For the first time, the World Health Organization (WHO) published a list of “priority pathogens” which constitute a current and extreme threat to human health. WHO is seeking to promote new efforts in the discovery and development of new antibiotics to address a growing threat of antibiotic resistance.
Research encompassing the fundamental mechanism of antibiotic resistance and bacterial biofilms as well as the discovery of new antibiotics and the development of new tools to aid in their discovery have a rich history at the University of Notre Dame and researchers within the Warren Family Center for Drug Discovery & Development.
Shahriar Mobashery’s team recently published research on the regulation of the peptidoglycan protective layer of Gram-negative bacteria such as Pseudomonas aeruginosa. In collaboration with Mayland Chang, Mobashery also discovered two new classes of antibacterials, the oxadiazoles and quinazolinones. The oxadiazoles are active against Gram-positive bacteria, are bactericidal, have efficacy in mouse models of infection, have excellent pharmacokinetic properties, including oral bioavailability, and display a long post-antibiotic effect. The quinazolinones show efficacy in mouse models of methicillin-resistant Staphylococcus aureus (MRSA) infection, and have an unprecedented mechanism of action, binding to the allosteric site of penicillin-binding protein 2a and triggering conformational changes that lead to opening of the active site, allowing access to the site by β-lactam antibiotics, which normally cannot gain access because of the closed conformation of the active site.
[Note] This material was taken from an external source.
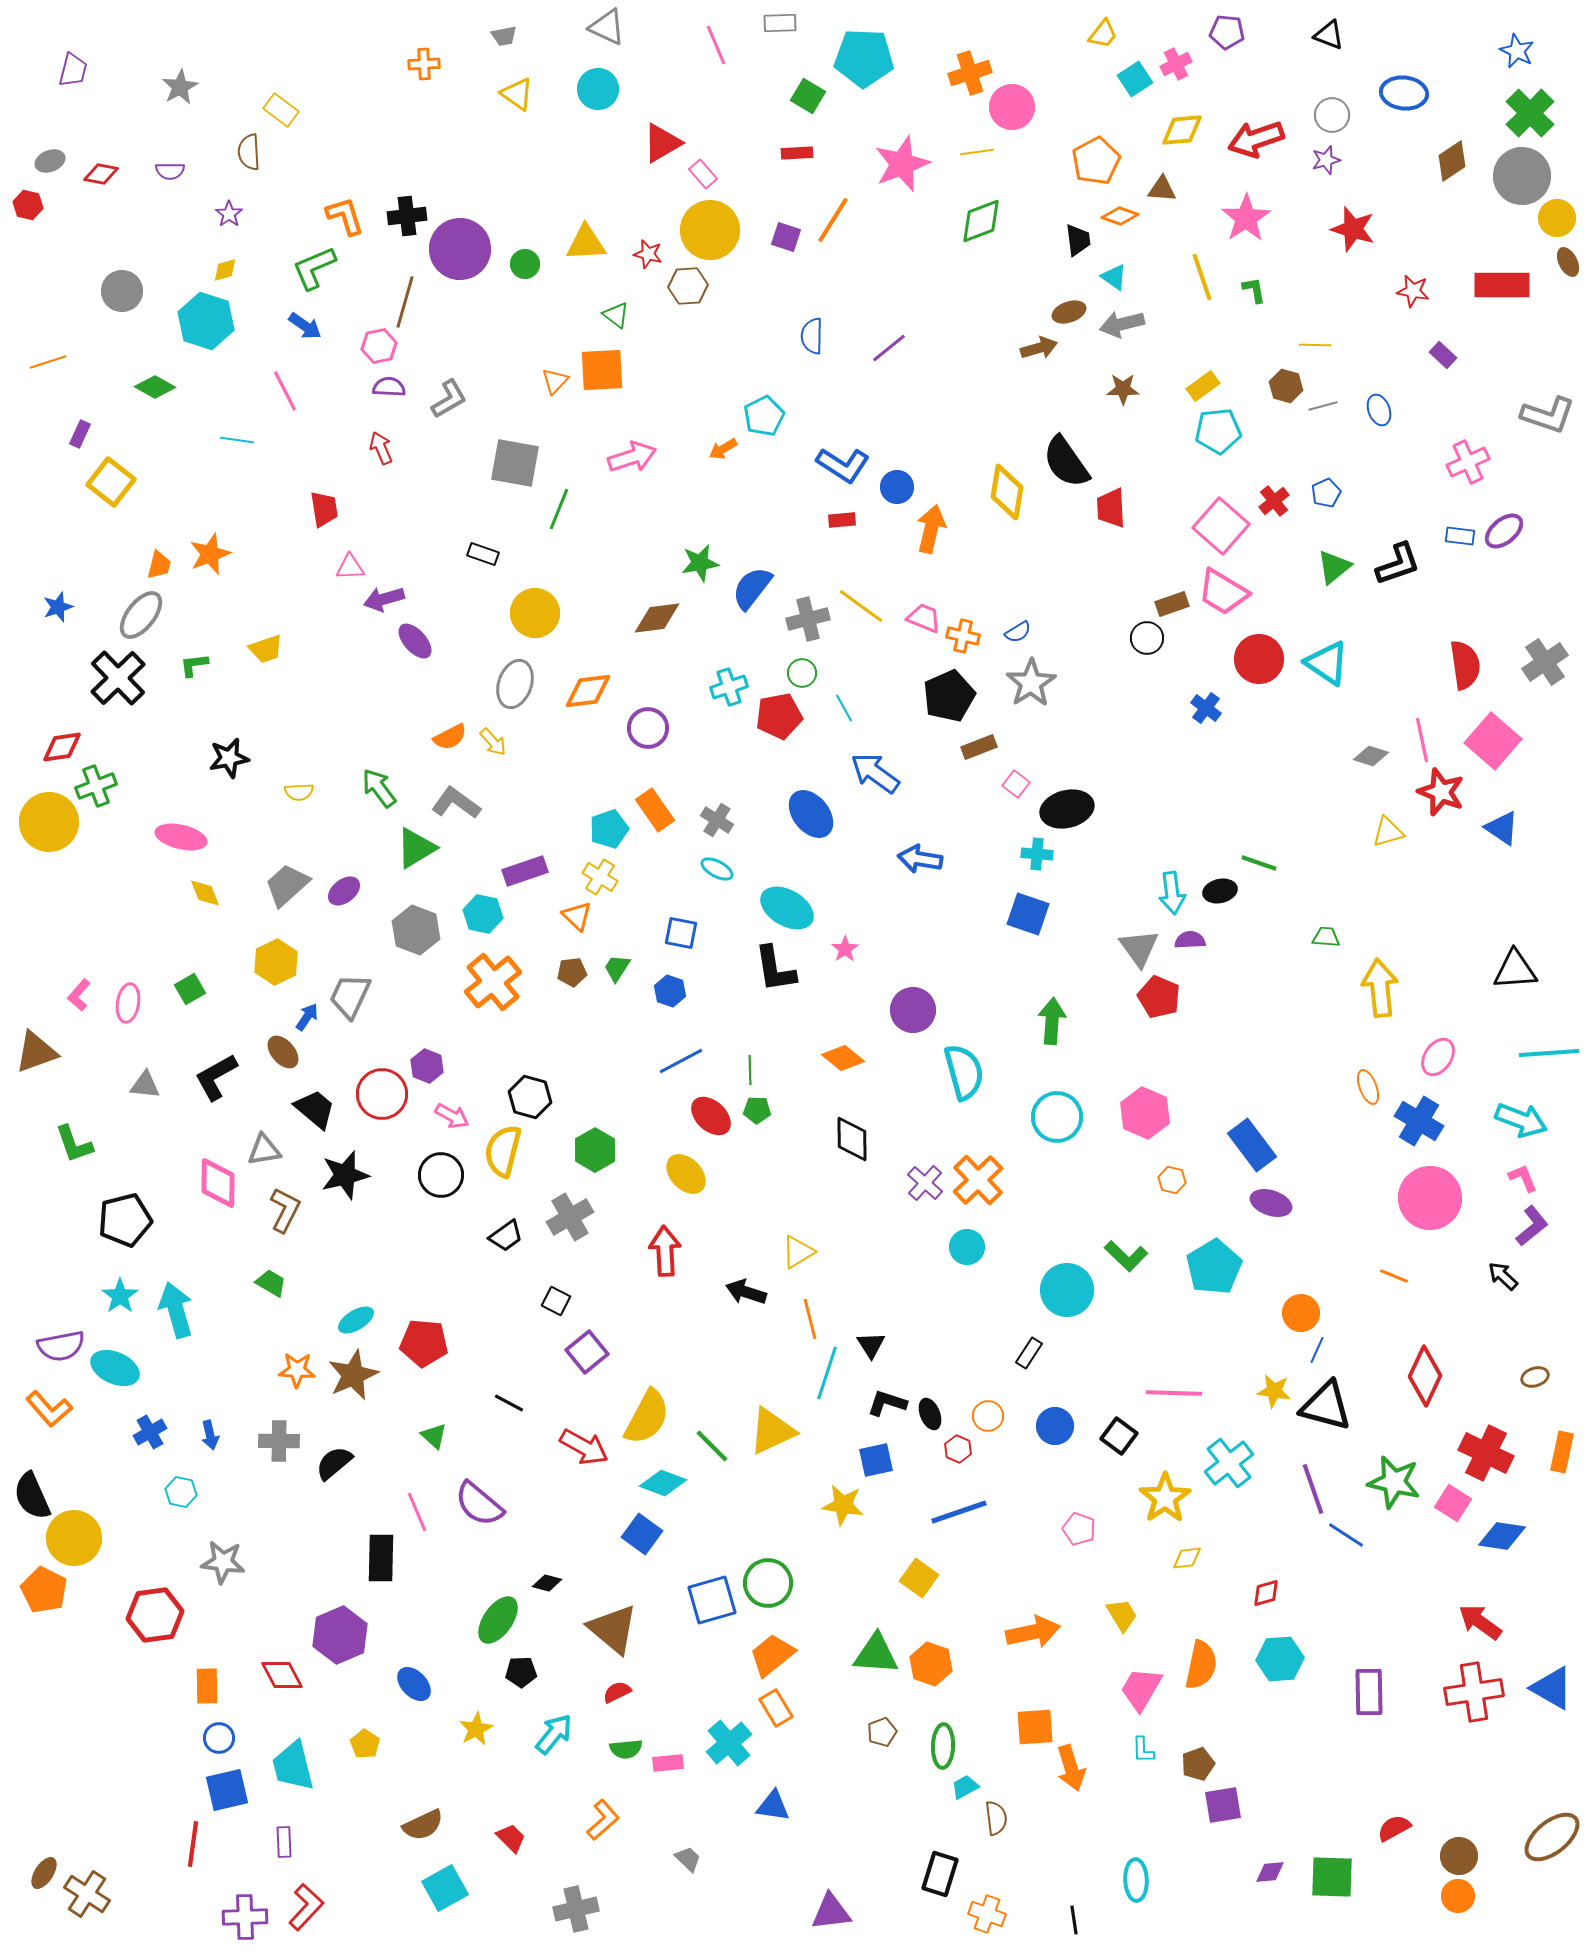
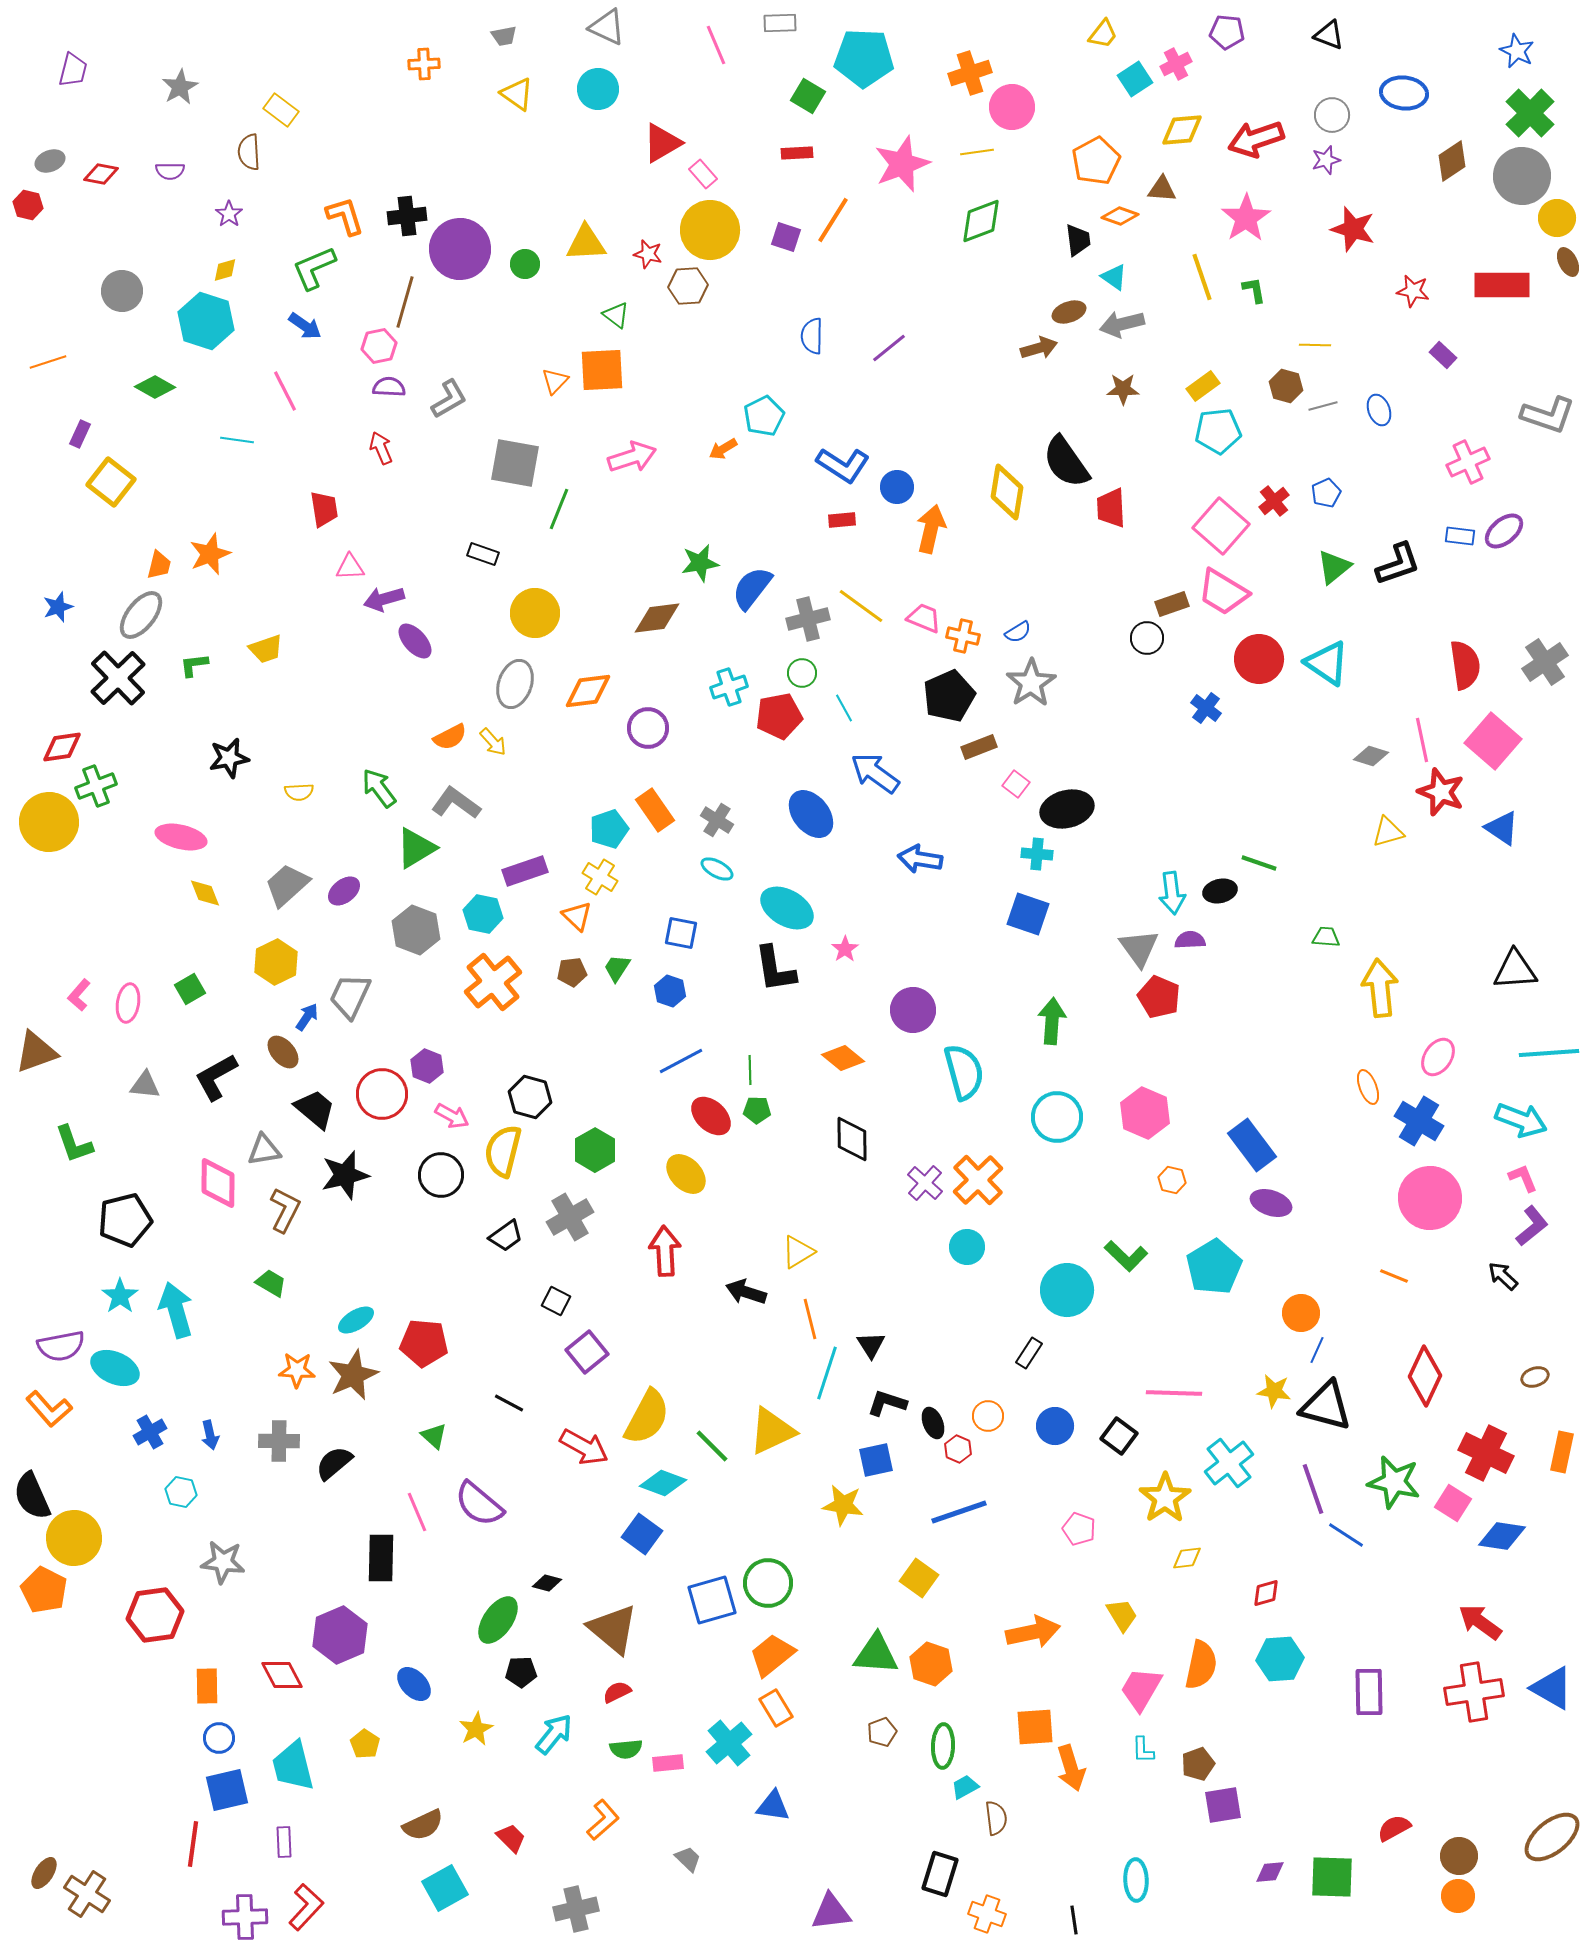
black ellipse at (930, 1414): moved 3 px right, 9 px down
Marvin Miller has synthesized numerous siderophore-based antibiotic conjugates that selectively target Gram-negative pathogens including outstanding selective activity against carbapenem-resistant as Acinetobacter baumannii.
Shaun Lee has been studying the biosynthetic mechanisms regulating the production ribosomally produced bacterial peptides, known as bacteriocins, and their diverse roles within their producing bacteria. Enzymes that participate in key steps in their biosynthesis offer new targets for drugs which could be effective against a variety of pathogens.
Joshua Shrout is developing tools for evaluating bacterial behavior and antimicrobial action by characterizing activity in a vast number of well-defined growth environments. Through the use of molecular imaging capabilities of confocal Raman microscopy and surface enhanced Raman spectroscopy, the Shrout lab can study the distribution of signaling molecules, secondary metabolites and virulence factors in biofilm communities of Pseudomonas aeruginosa.
Over the last several years, Sergei Vakulenko and his group have made the major contributions to the microbiological, kinetic and structural characterization of class D beta-lactamases of Acinetobacter baumannii and the elucidation of the mechanism of their carbapenemase activity. These enzymes rendered A. baumannii resistant to the last resort carbapenem antibiotics which resulted in high mortality rates and propelled this deadly pathogen to the number one position on the WHO priority list.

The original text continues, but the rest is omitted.